Data to use:
------------------------------------------------------------------------

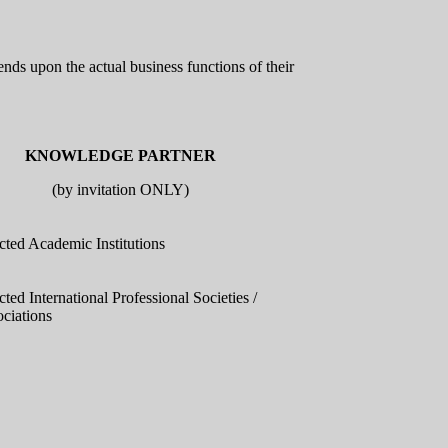
nds upon the actual business functions of their
KNOWLEDGE PARTNER
(by invitation ONLY)
cted Academic Institutions
cted International Professional Societies /
ciations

------------------------------------------------------------------------

Determine the number of lines in the data above that hold "cted", and reply with that number alone.

Exercise output:
2